- EXERCISE -
Copy each line of the listing that includes "national".

--- START ---

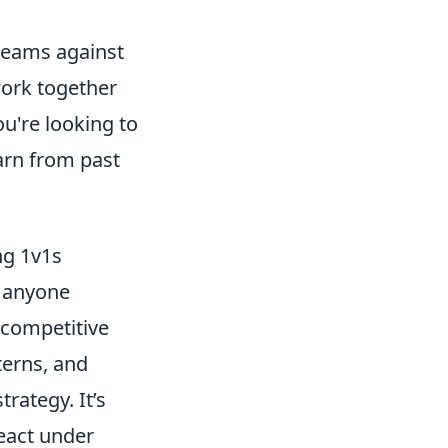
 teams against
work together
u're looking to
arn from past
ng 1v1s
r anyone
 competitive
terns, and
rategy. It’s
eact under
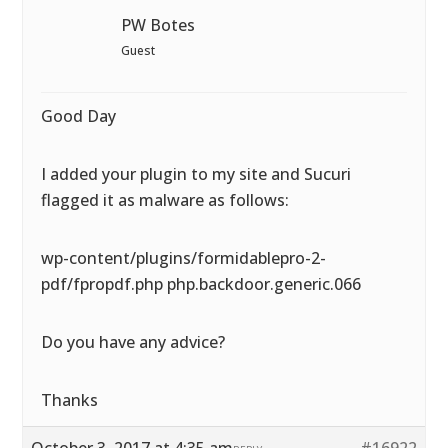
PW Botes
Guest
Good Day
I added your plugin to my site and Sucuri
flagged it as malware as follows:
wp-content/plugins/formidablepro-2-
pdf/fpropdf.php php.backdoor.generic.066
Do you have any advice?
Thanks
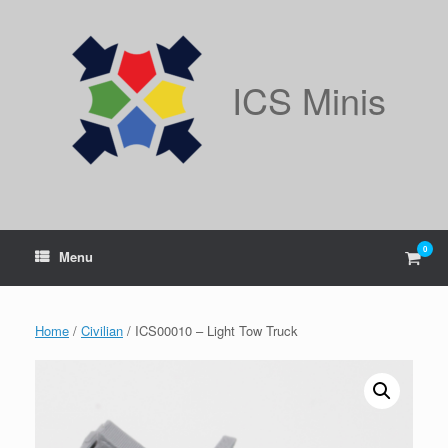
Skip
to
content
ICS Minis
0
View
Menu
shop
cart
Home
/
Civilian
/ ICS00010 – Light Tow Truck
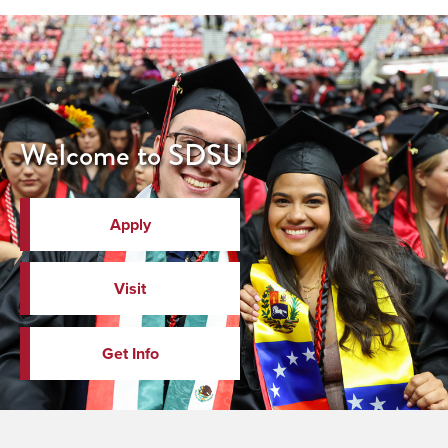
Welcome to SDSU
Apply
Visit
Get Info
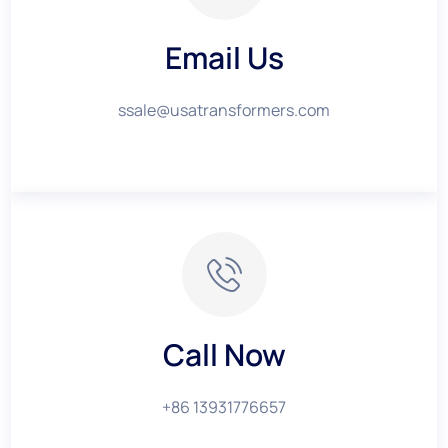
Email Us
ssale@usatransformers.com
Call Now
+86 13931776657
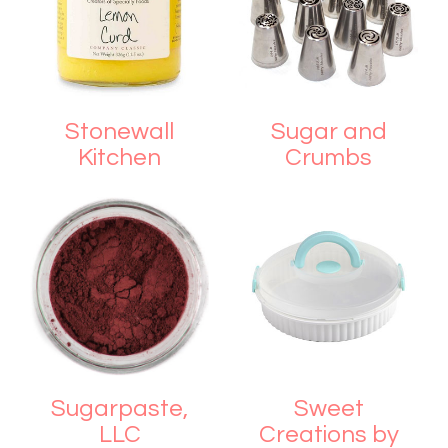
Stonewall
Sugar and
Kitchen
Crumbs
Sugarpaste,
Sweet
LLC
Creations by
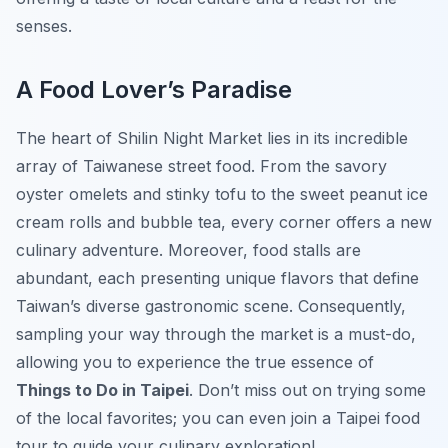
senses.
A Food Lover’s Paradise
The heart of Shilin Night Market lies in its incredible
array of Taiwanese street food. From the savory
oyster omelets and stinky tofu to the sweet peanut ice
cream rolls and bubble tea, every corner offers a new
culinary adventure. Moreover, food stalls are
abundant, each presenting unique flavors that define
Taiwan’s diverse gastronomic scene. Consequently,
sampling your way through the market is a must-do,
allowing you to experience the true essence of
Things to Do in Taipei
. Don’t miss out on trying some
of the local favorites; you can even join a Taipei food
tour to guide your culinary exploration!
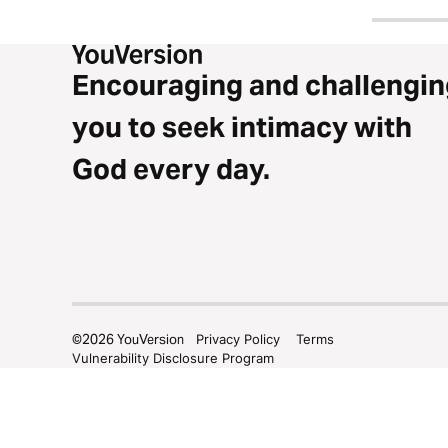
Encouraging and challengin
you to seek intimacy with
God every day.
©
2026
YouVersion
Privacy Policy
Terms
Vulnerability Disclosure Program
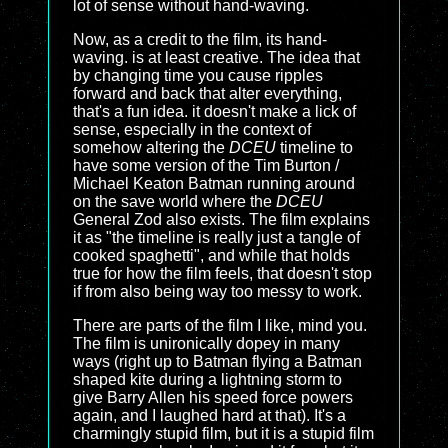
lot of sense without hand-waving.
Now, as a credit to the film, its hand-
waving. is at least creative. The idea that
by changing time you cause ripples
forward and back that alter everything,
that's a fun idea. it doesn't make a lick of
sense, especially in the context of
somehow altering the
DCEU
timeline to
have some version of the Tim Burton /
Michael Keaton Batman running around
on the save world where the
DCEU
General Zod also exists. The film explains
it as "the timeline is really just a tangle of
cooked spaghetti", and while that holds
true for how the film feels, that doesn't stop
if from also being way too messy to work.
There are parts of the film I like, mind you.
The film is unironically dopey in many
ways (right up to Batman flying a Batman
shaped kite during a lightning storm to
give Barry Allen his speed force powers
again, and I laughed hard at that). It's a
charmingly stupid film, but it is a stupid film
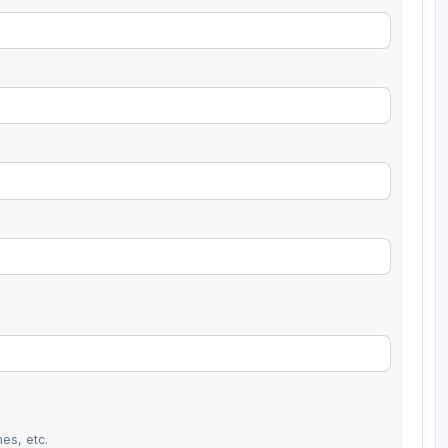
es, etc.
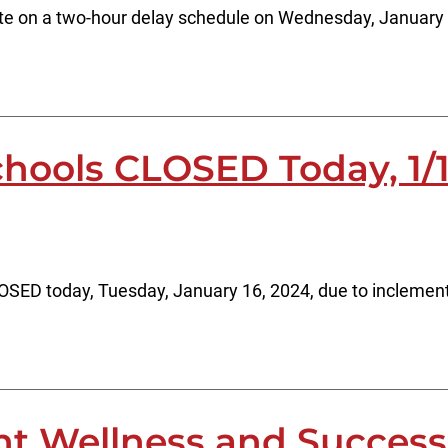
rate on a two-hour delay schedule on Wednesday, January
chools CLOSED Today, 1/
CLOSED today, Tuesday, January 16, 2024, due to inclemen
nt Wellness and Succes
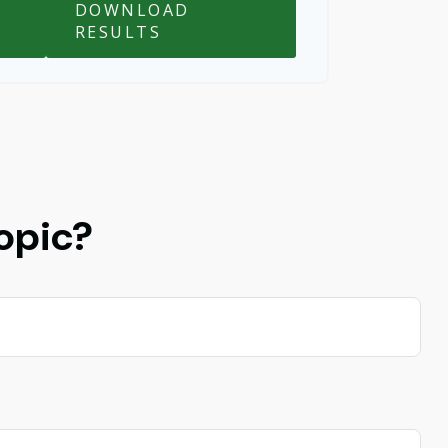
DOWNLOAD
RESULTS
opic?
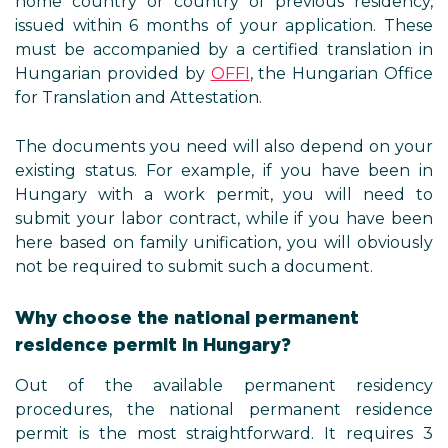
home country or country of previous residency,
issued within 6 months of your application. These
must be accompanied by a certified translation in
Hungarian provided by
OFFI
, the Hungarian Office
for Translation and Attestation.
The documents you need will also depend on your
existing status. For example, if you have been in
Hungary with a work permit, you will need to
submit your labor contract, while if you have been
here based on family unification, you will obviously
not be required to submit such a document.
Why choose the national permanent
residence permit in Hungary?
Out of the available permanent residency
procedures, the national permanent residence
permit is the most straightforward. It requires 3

--- END ---

- RESPONSE TO THE EXERCISE -
Why choose the national permanent
procedures, the national permanent residence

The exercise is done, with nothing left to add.